Jeremy welcomed the company and Tim thanked the Club for its hospitality and Lynton Black for his trouble in arranging his usual sumptuous buffet. He drew attention to the many photographs and recordings available of the London Bach Orchestra and Hampstead Choral Society as well as of Martin’s two church choirs, and referred to Barbara’s unswerving support in the face of almost insuperable odds as Martin imposed unexpected aspects of his musical direction on unsuspecting singers and players. He mentioned such early stalwart singers such as John Prowse and Jeremy Symonds, neither well enough to be at the party; and a long list of leading soloists of their time who had all performed under Martin’s baton.
As well as five senior clergymen, an impressive galaxy of organists was also present, including four Brother Savages and, not least, Jane Harington, Martin’s assistant at Hampstead without whose loyal support his tightrope act of keeping more than one job on the go simultaneously would surely have collapsed.
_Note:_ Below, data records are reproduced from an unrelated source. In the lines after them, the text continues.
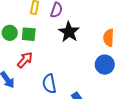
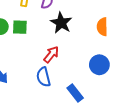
red arrow: (25, 60) -> (51, 54), moved
blue circle: (105, 65) -> (99, 65), moved

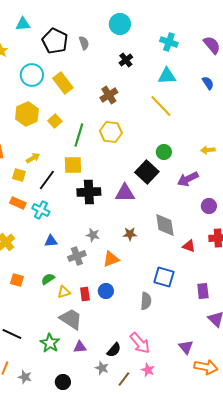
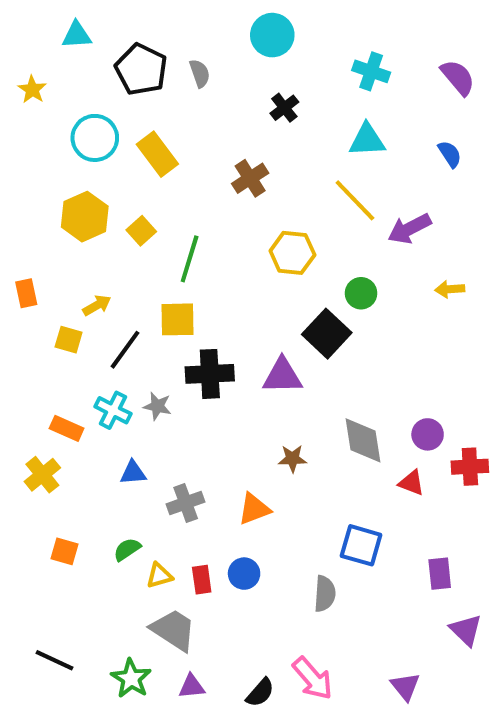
yellow hexagon: (111, 132) -> (292, 253), moved
purple arrow: (188, 179) -> (409, 229), moved
orange rectangle: (18, 203) -> (67, 428), moved
purple circle: (209, 206) -> (428, 434), moved
gray star: (93, 235) -> (157, 406), moved

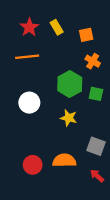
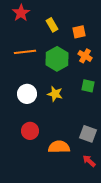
red star: (29, 27) -> (21, 13), moved
green hexagon: (70, 84) -> (57, 59), moved
yellow star: (69, 118) -> (55, 94), moved
red circle: (33, 165) -> (30, 131), moved

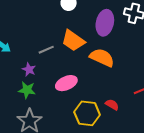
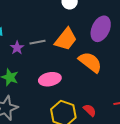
orange trapezoid: (73, 41) -> (66, 39), turned -100
purple star: (29, 69) -> (17, 48), moved

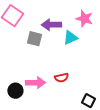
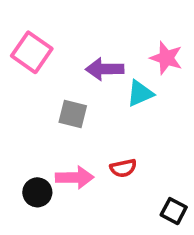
gray square: (34, 39) -> (73, 114), moved

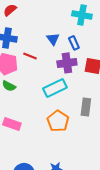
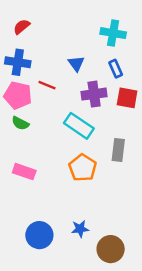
blue rectangle: (74, 43) -> (116, 69), moved
cyan rectangle: (55, 88) -> (79, 126), turned 60

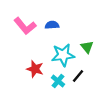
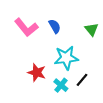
blue semicircle: (52, 25) -> (55, 26), turned 64
green triangle: (87, 47) -> (91, 29), moved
Several of those in the Clubroom started singing for Martin at Hampstead in the late 1940s and early 1950, and many also sang at the Re-Dedication Service at St Clement Danes Church in 1958. Brother Savage Ken Jones, probably the longest-serving member (from 1958 - 1992) of Martin’s musical empire, rounded the evening off in his inimitable style, brooking no interruption as he delivered amusing reminiscences of the lives of Martin and Barbara during his long association with them.
Tim Williams evinced the hope that future reunions might follow, and drew attention to the Memorial Trust established in Martin’s name with the object of furthering the careers of young musicians. The small profit made on the evening is to be divided between the Trust and the cost of new bar stools in the Clubroom in memory of Martin and Barbara Sidwell.